• Assigned task: When you reach the line containing "un aspetto che merita particolare attenzione" in the entries below, begin reproducing lines exactly, and stop once the line containing "altro elemento di" is done.

• Extracted entries:
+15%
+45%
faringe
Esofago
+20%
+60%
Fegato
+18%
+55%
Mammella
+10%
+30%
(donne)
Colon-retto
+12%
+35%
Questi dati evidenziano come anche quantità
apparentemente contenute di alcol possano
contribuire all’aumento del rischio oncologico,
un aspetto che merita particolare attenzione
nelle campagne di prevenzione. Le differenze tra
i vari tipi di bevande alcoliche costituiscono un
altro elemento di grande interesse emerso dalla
* * *
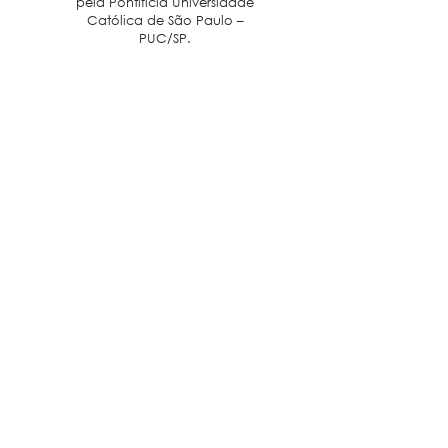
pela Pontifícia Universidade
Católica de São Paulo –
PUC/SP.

• Task solution:
un aspetto che merita particolare attenzione
nelle campagne di prevenzione. Le differenze tra
i vari tipi di bevande alcoliche costituiscono un
altro elemento di grande interesse emerso dalla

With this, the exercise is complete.